**ACTION ITEM:** Within the records below, how many lines hold the string "Christmas"? State that number and nothing else.

(MATERIAL PROVIDED begins)

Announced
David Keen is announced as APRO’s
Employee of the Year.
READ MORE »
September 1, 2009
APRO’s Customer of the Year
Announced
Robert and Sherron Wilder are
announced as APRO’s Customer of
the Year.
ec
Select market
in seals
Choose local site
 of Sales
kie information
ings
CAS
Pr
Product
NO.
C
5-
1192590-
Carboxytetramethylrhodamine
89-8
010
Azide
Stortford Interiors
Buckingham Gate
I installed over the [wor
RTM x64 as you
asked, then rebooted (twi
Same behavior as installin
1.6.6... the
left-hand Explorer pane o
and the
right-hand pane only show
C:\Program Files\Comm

(MATERIAL PROVIDED ends)
(MATERIAL PROVIDED begins)

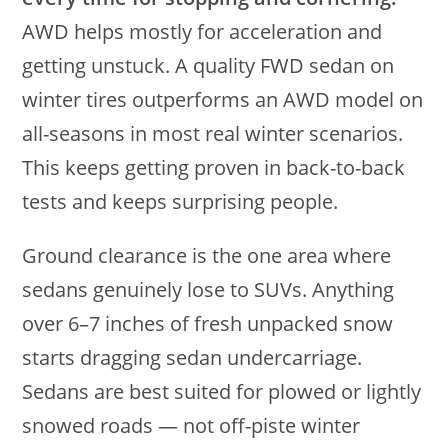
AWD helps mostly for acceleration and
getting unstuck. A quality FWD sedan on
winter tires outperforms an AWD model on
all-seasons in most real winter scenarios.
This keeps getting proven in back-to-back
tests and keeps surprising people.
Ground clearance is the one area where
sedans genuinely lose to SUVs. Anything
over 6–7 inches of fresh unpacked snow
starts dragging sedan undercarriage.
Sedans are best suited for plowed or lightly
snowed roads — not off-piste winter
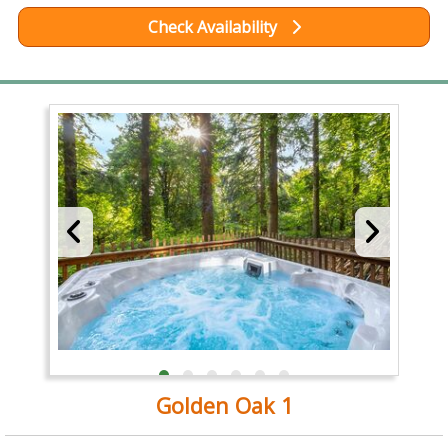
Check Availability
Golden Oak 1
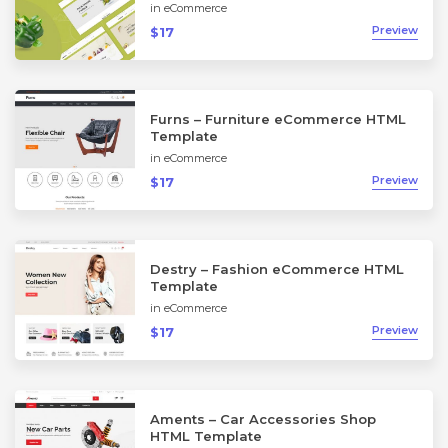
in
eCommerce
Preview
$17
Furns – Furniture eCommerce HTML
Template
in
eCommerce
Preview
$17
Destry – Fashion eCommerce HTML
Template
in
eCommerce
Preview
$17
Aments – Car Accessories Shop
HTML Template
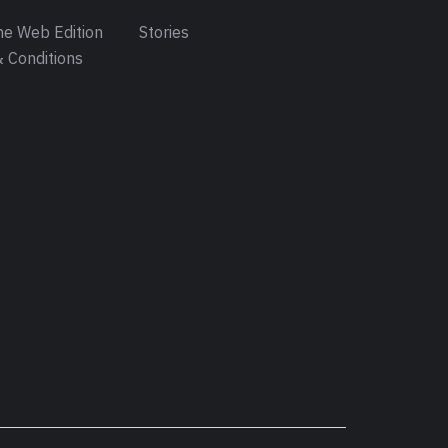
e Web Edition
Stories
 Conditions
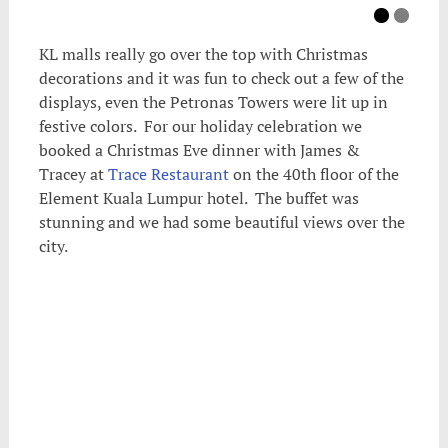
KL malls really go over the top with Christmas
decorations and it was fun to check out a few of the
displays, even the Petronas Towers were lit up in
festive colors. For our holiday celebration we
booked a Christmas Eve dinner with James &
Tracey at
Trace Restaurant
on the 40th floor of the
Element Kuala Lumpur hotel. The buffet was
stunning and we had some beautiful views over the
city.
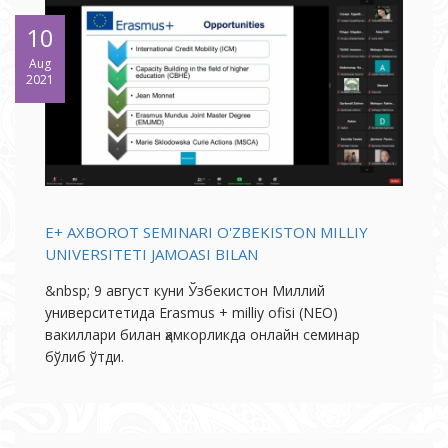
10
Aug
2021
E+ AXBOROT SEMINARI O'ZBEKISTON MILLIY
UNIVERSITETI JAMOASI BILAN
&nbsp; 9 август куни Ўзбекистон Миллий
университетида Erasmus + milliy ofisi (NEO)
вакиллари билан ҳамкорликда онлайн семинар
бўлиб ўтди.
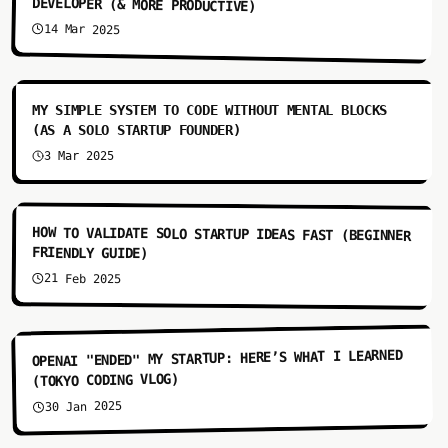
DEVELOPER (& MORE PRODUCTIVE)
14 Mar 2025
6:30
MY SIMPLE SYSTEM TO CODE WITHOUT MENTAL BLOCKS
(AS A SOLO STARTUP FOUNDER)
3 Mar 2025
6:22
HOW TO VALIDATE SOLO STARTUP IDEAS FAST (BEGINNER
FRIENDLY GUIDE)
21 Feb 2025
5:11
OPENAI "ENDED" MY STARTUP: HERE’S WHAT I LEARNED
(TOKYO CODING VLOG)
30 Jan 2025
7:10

(MATERIAL PROVIDED ends)
(MATERIAL PROVIDED begins)

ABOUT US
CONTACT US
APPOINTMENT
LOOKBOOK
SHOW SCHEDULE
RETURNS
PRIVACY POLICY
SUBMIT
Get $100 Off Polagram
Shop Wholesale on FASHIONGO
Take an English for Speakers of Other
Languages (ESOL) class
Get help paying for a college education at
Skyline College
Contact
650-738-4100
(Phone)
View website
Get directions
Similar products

(MATERIAL PROVIDED ends)

**TASK RESULT:** 2